You compose your shot, trip the shutter and then immediately after, you twist the camera 90 degrees on it's axis.  This makes the ambient lighting streak in a circular motion around the subject.  The flash freezes the subject, so they are relatively sharp in comparison.

This is the result!  The 2 images directly above as well as the opening image.

Gear used:
Nikon D300
Nikon 24mm f/2.8
Nikon SB-600

And as with all the events like this, there are some portraits taken.

Gear used:
Nikon D700
Nikon 28-85/3.5-4.5
Radio Popper JRx
AB400 x 2
Flash1 was to camera left at 1/4 power (key)
Flash2 was to camera right at 1/16 power (fill)
Background was not illuminated on its own

Camera settings 1/250, ISO 200, f/5.6

Tuesday, September 8, 2015

Making The Best Of Some Short Downtime

Personal projects are very important.   Sometimes they can be pre-planned, other times they just appear when you least expect it.  Personal projects allow you to experiment in ways that you wouldn't normally.  They also give you full control over what you are doing.  A good refreshing for mind, body and soul.

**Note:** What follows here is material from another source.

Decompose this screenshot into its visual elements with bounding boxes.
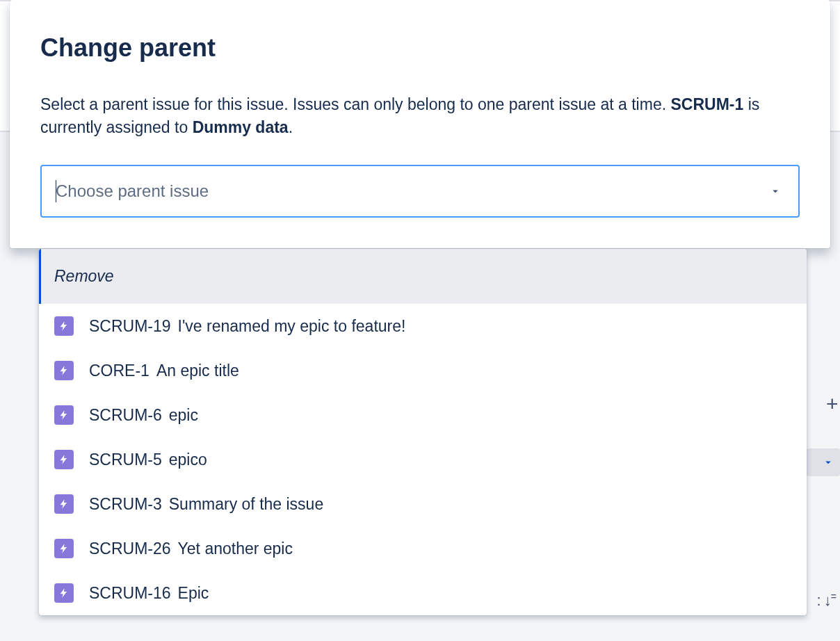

On a recent trip to Dayton, OH there was some unexpected downtime between events, so the wife and I were able to take a bit of a rest.  We needed the break, weather being high humidity and in the mid to high 90F degrees.  Back at the house we were renting, I found some "target rich" still life.

Gear Used:
Olympus OMD EM5 Mk II
Olympus 25/1.8 prime lens
Ambient Light for "Zeke"
Olympus supplied external flash with the EM5 Mk II for some of the walnut shots.

Right inside the front door, we were greeted by "Zeke", the name my wife gave him.  :D

The property owners came up with creative ways to monitor the house, using "Zeke" to hold the camera as well as the microphone.

After Zeke gave me very little outside of his A/V look, I started wandering elsewhere.  This time in search of light.

Found a nice, big window with the setting sun illuminating the formal dining room.  I liked the size and quality of the light - now I just needed to find a suitable subject.   There were some flowers there, but I was not feeling them.  Wandering through the house, I found a bowl of walnuts and almonds.

Took an overall shot of the bowl.  Trying to use some things I'm learning about video production.   Here I am looking to set the scene with a wide shot.

Then we come in with a closeup.  A single subject, standing on it's own.  Side lighting.

Bringing in some extra subjects - and kicked the EM5 Mk II into hi res mode, which gives us a bit more tonal range as well as a 40mp jpg to work with.

So, now, I'm pulling in some extra shapes, with the almonds, and looking at a different angle.  Looks like I'm trying to create a nut Stonehenge or something.

Didn't want to continue on with adding more walnuts/almonds, so started looking at incorporating the nut cracker and picks.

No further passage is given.